Other important points addressed by our study deserve to be highlighted, as they demonstrate a different profile from other data previously published. As in the other series, there was a predominance of females, probably reflecting the higher prevalence of IMRD in women.11 17 However, different from other studies, our patients were younger11 17 19 and most of those who died were women under the age of 60 (median 53 years). Considering the median age of 45 years of patients in our cohort, and the mean age of the patients that died, it suggests that immunosuppression is a relevant factor associated with mortality in COVID-19. The immunosuppressed, younger patients can be more vulnerable, and should be considered as a group for shielding. Although our patients were younger, more than two-thirds were not working, and among those who were active at work, most performed activities involving care or contact with the public, which may have favoured infection by SARS-CoV-2. Less than half reported social isolation, suggesting a lack of confidence in social distancing measures or for being considered as breadwinners. Compared with other cohorts, in which SLE patients comprise 6.5%–19.0%, we have found a higher proportion (32.9%).11–13 15 17 Some cohorts that evaluated only SLE patients demonstrated a higher rate of hospitalisation41 42 with no difference between those who used or did not use HCQ and also with no difference in relation to the need for mechanical ventilation or extracorporeal membrane oxygenation.41 43

Although the most recent systematic review and meta-analysis44 has shown the IMRD patients are more susceptible to the COVID-19, including unfavourable outcomes, when SLE patients are separately analysed, particularly in case–control studies, this finding does not seem to be an absolute true. It probably reflects a selection bias, frequently reported by observational studies, similar to our findings, since most research centres have a great number of SLE patients, with easy access to the researcher and to hospital. In addition, these patients could have been more frequently hospitalised because the clinician may have considered the potential severity of the disease in the COVID-19 scenario. In the multivariate analysis, having a diagnosis of SLE was considered as a possible protective effect for ICU. Nonetheless, it is worth emphasising that SLE patients may have the combination of infection and disease activity in the context of immunosuppression and the rheumatologist needs to individualise the treatment weighing benefits and risks. Interestingly, the current reports have not shown reactivation of underlying IMRD after the COVID-19.45 46 Thus, large and longitudinal studies are necessary to address this relevant issue.

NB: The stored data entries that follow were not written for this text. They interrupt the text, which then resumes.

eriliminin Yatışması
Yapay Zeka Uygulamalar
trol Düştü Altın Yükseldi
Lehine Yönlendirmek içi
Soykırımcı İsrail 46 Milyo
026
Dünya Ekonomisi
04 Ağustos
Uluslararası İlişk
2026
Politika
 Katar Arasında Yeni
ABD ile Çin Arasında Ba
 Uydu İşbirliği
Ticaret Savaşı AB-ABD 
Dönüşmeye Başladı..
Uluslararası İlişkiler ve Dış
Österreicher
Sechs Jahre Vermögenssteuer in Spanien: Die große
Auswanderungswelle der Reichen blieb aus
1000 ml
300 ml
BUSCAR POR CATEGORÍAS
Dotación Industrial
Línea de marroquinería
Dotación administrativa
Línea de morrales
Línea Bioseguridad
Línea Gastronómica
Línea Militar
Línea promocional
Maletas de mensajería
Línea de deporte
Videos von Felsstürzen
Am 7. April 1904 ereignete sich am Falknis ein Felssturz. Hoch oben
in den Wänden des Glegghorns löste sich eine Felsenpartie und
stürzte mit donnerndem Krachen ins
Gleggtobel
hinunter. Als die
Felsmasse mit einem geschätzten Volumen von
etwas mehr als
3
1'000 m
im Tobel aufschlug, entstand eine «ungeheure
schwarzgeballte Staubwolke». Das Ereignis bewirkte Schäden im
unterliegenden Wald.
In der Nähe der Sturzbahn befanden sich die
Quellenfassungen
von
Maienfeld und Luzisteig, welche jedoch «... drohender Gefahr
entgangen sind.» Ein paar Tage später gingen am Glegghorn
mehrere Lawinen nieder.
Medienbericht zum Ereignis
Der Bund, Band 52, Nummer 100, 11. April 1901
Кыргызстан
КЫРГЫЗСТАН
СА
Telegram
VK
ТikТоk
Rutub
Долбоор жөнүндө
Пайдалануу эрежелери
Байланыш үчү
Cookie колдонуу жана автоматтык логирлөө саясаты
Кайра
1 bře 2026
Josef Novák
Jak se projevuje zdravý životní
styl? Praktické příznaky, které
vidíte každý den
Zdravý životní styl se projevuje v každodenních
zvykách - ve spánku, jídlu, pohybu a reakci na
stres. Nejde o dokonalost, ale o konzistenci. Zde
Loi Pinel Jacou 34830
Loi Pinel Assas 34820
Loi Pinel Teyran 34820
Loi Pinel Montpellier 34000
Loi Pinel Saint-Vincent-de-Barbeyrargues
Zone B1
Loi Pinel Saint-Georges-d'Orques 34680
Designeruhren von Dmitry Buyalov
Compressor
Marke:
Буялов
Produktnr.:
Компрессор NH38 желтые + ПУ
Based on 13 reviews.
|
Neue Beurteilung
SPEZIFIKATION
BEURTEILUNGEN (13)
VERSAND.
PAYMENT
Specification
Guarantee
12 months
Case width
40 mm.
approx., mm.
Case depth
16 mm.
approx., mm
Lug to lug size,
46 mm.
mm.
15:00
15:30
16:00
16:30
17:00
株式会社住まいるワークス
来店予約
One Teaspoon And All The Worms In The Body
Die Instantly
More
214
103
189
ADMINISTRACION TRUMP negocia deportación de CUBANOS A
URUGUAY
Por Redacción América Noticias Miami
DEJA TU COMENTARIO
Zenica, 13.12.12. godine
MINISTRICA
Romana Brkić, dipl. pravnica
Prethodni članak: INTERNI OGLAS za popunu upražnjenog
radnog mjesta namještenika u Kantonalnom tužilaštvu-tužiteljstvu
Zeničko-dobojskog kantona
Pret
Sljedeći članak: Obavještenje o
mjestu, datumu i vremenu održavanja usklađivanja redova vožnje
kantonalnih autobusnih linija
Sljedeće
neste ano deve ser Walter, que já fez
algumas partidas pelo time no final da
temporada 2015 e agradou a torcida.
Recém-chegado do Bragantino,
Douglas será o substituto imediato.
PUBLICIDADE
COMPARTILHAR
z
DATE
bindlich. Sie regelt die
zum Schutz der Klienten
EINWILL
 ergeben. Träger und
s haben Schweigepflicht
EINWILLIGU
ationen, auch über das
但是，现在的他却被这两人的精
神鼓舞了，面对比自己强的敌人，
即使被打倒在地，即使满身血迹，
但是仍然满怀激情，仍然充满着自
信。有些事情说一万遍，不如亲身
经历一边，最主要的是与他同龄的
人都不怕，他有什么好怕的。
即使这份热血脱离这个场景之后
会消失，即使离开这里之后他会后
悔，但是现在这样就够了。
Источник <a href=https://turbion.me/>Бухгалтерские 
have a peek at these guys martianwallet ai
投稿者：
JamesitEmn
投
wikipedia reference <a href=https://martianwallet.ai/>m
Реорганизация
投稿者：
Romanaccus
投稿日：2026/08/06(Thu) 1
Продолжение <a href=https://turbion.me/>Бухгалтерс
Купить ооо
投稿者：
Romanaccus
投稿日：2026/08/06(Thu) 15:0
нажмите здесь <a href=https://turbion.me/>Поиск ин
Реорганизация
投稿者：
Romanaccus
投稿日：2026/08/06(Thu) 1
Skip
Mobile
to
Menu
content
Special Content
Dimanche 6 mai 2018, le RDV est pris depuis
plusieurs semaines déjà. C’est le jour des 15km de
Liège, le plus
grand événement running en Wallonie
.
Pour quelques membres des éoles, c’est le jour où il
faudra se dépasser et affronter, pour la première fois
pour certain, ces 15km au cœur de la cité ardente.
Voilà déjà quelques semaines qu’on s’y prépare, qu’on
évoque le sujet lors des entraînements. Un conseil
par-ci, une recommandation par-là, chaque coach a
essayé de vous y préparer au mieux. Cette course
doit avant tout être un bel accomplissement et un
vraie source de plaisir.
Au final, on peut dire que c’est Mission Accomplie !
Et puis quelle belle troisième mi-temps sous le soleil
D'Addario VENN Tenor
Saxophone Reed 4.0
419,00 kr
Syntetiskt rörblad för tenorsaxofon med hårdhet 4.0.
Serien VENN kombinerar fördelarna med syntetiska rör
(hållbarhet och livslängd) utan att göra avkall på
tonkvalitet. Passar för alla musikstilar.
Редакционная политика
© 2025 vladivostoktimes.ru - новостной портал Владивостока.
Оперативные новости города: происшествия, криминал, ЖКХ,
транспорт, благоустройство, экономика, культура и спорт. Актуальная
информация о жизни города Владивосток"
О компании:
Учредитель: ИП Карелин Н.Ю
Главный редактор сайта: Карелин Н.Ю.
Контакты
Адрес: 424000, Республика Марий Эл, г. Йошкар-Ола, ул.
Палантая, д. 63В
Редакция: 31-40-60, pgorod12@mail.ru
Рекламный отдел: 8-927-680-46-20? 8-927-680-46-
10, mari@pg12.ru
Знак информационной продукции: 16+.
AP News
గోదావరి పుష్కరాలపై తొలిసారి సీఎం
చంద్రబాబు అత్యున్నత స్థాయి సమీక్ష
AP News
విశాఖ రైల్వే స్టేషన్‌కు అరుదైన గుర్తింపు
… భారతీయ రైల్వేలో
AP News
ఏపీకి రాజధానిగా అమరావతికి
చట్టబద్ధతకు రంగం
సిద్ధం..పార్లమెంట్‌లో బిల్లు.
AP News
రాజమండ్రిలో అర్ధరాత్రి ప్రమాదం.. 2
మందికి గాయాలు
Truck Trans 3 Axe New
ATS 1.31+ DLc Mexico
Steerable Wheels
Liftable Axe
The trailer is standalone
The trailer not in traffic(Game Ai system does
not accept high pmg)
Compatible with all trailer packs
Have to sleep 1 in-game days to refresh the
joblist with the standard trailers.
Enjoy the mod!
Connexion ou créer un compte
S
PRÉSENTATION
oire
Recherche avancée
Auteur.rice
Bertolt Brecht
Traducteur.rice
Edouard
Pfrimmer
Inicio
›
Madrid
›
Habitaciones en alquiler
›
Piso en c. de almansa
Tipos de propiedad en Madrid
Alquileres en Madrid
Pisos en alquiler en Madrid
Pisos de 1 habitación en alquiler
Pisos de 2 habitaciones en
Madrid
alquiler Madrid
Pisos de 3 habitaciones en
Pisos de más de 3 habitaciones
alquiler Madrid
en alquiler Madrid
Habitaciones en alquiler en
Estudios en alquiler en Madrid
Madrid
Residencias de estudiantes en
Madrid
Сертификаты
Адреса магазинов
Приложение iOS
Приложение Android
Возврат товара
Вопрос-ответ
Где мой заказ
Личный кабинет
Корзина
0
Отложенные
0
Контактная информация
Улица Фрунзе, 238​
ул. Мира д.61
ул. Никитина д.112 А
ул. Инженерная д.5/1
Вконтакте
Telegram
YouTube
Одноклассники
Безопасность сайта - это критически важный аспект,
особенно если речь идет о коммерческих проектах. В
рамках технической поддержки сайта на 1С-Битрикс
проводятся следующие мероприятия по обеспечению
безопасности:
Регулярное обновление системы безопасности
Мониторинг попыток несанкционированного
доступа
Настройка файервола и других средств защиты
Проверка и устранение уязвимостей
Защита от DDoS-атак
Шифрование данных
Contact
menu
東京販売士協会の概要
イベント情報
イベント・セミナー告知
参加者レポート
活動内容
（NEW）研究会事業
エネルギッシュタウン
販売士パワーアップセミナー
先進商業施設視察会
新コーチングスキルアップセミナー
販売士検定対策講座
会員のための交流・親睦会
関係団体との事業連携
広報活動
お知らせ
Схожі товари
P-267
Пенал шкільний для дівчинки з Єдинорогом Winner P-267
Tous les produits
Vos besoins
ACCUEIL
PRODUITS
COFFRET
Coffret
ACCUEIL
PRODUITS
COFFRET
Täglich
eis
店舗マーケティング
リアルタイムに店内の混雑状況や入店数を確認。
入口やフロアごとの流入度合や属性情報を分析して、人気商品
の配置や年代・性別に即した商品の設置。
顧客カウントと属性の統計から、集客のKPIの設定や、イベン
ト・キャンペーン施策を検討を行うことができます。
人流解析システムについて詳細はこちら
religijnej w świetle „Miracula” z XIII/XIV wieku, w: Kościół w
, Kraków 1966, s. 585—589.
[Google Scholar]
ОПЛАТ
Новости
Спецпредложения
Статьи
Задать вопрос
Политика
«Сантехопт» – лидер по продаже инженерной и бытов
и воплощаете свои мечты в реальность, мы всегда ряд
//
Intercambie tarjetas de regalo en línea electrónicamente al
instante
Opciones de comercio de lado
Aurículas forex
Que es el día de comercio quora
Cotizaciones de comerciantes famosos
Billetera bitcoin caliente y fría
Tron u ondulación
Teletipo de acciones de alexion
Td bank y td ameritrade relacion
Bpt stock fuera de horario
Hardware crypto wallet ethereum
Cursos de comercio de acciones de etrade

In the 74 Latin American patients with rheumatic diseases and COVID-19 reported from the COVID-19 Global Rheumatology Alliance Physician-Reported Registry there were more RA patients (35%) than SLE patients (22%), while in our sample the proportion of SLE patients (32,9%) was greater than the RA (28,4%).47

Although hypertension and diabetes were the most frequent comorbidities, as described in other cohorts, we observed that diabetes and renal diseases were the two diseases associated with emergency care at the final model. Of interest, we found 15.7% of obesity, which was not frequently described in other cohorts, but almost the same to one multicentric cohort.13 15 18

A strength of our study is that we included patients from different states of Brazil, a continental country, with most of the patients with confirmed diagnosis of COVID-19 based on positive COVID-19 RT-PCR testing. In addition, the 8-week interim analysis is related to the first weeks of community viral transmission, a relevant finding simulating the pandemic epidemiological curve in Brazil.48

As a limitation of the study, many cases may be not included in the cohort because they were not tested or have not been confirmed, usually for presenting a benign evolution of the disease. Since in the Brazilian public health system only hospitalised patients were being tested, this may have become a selection bias, including only the most severely ill patients. Because this is a national register, patients were treated in different services, possibly with different physical and personnel characteristics—a fact that may have interfered with the results. The availability of healthcare in Brazil can be different when it comes to the public or private health system. Regarding treatment, it was not possible to evaluate the association between COVID-19 with the combination use of different immunosuppressants or DMARDs combination.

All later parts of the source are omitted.